A little bit of roach fun: no, not new ways ot get them out the house, a team of researchers are studying the way they move.



A team of researchers at the Royal Veterinary College in London has built a "cyber-roach" to try and better understand the movements of many-legged animals. The research team equipped the roaches with tiny accelerometer backpacks to study their movements.
[ Side note: If you're a cockroach, I wonder what colour backpack is cool? ]

They found that unlike bipedal creatures, animals with more than two legs don't adjust their movements when walking over a softer surface. Their study overturns the previous thinking on the subject, which suggested that animals with four, six or eight legs act in the same way as two-legged humans --adjusting their gait to compensate for surfaces that are tricky to walk on, such as sand or mud. It now seems that multi-legged creatures don't adjust their movements at all, yet are still able to maintain their forward momentum on hard or soft ground.
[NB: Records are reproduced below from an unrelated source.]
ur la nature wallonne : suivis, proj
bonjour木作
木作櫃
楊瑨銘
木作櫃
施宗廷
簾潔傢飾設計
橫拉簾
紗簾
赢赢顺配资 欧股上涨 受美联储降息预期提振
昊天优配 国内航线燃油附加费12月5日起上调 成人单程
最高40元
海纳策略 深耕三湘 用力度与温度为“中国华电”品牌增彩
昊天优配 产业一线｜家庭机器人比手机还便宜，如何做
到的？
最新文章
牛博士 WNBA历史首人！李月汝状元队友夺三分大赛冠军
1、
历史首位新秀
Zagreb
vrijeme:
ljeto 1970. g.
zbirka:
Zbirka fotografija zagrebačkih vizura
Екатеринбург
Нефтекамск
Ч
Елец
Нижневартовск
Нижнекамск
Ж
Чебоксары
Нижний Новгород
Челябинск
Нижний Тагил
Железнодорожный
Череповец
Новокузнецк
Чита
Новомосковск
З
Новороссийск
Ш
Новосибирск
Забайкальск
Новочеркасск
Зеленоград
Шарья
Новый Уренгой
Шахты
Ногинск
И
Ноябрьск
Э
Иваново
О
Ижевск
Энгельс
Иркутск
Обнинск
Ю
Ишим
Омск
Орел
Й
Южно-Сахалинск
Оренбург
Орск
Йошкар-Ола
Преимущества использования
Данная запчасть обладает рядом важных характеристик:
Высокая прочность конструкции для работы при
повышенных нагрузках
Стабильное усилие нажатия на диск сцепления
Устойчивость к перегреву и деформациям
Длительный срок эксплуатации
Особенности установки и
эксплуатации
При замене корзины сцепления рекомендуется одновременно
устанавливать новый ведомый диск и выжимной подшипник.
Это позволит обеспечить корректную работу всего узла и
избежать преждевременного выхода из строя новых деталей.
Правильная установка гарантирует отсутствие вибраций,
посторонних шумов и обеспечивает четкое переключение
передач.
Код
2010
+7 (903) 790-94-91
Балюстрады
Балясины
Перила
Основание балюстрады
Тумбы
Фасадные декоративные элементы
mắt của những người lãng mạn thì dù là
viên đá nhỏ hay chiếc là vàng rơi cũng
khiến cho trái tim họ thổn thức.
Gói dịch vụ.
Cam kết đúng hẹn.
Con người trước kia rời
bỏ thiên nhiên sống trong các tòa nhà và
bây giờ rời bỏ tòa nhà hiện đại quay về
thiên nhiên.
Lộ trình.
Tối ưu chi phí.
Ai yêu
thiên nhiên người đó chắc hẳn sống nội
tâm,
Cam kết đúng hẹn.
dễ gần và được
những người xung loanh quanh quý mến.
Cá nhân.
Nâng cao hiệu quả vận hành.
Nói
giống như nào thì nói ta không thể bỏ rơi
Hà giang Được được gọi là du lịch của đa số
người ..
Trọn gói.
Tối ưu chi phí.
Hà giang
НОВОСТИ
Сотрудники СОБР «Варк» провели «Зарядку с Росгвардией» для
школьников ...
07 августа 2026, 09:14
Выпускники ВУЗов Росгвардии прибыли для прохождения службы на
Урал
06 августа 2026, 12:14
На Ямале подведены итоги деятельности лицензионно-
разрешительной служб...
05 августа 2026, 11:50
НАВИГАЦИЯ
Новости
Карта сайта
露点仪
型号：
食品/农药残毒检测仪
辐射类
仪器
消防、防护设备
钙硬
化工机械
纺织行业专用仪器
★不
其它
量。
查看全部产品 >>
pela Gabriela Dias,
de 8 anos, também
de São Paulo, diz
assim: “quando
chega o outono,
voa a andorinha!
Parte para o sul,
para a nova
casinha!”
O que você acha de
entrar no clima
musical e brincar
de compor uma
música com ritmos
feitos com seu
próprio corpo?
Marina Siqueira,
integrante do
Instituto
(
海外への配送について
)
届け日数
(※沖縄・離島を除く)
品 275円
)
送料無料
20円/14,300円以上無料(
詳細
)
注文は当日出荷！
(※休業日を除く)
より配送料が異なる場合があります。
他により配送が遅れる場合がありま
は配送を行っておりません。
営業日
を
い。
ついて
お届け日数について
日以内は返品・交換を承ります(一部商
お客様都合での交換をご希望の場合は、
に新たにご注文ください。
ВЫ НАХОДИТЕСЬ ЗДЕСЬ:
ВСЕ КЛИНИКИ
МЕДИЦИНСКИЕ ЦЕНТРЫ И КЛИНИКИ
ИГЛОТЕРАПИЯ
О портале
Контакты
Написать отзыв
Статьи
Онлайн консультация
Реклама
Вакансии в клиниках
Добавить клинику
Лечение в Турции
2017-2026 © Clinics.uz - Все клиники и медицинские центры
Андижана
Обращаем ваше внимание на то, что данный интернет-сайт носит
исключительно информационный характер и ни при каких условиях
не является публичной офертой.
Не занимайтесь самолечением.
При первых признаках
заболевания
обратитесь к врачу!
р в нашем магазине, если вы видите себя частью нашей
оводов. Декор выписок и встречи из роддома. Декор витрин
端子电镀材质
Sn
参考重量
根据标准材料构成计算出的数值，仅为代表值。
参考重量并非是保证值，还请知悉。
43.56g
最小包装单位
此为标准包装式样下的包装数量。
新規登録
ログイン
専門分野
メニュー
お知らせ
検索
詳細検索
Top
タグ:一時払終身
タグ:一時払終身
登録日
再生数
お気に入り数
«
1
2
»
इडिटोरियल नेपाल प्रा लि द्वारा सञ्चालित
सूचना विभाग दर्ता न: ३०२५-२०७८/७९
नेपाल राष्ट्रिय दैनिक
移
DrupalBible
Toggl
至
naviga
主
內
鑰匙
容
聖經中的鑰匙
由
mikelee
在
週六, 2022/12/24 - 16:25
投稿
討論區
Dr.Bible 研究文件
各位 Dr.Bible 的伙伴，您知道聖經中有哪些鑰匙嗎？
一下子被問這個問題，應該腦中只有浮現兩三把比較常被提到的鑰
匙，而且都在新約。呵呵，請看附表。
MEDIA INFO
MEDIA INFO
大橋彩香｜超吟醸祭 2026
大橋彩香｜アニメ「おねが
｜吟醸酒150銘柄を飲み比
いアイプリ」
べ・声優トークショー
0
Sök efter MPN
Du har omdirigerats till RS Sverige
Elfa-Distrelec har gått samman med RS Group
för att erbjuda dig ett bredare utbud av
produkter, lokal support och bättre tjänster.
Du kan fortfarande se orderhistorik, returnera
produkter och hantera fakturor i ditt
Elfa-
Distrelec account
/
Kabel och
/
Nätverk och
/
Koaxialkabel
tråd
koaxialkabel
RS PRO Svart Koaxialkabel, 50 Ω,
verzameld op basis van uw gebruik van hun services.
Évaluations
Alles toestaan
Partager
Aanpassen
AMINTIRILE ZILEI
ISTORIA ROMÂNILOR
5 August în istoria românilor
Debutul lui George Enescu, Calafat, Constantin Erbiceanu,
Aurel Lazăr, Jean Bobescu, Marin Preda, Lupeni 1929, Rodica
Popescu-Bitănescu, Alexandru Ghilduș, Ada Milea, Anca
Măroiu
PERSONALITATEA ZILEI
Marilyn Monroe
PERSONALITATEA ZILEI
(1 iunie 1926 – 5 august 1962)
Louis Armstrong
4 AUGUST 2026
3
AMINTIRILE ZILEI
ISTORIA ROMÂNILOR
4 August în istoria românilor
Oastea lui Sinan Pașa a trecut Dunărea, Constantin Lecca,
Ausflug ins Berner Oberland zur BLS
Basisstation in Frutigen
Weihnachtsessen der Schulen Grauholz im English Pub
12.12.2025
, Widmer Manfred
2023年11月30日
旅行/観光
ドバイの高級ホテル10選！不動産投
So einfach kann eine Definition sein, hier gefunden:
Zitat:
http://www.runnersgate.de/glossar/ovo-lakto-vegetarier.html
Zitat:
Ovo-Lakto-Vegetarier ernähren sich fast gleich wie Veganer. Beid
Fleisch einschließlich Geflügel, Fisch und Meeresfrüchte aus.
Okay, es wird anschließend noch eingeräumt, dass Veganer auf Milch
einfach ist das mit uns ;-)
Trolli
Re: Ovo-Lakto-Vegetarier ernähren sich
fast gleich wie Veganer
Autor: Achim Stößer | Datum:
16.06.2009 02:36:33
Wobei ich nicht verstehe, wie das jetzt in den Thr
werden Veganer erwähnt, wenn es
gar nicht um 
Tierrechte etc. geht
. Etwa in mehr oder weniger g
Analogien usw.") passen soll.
They just keep going, relying instead on a change in posture, meaning that legs in the air will hit the ground and start spreading body weight sooner than they would on a hard surface.
That's an evolutionary advantage for two reasons. Firstly, it means that wherever the critter is scuttling, it can keep up the same speed -- unlike a two-legged creature, which loses some of its momentum on a soft surface. Secondly, the nervous system doesn't have to cope with two different sets of muscle stiffnesses -- it just sends the same control signals, whatever surface is being scuttled across.

Now for the really cool part... What does this mean to science?
The impact of the research will be felt in three main areas: prosthetics, rehabilitation and robotics.
Nervous systems are pretty similar between almost all creatures, so information concerning what kinds of signals result in what kinds of action could be extrapolated up as far as humans. It could help doctors create prosthetics that are able to respond in the same way as a real leg might. Similarly, sensors detecting what kind of impulses are being sent around the body could help people recovering from limb injury.

But robotics could receive the most direct benefits. In the fields of both defence and search & rescue, robots often need to navigate hazardous terrain, and working out exactly how to tune a multi-legged robot's "pogo-stick" for maximum speed over different surfaces could be the difference between life and death for a battlefield casualty or accident victim.
In fact, the discoveries drawn from the study have already been applied to a robot called RHex. The information gained from the cyber-roach, when incorporated into RHex's design, has meant that it's the fastest multi-legged robot on the planet.

And a final warning from the Wired writer:
When enslaved robots finally throw off their bonds and revolt against their human masters, my top tip would be to avoid mud and sand. It won't slow down your metallic pursuers one bit.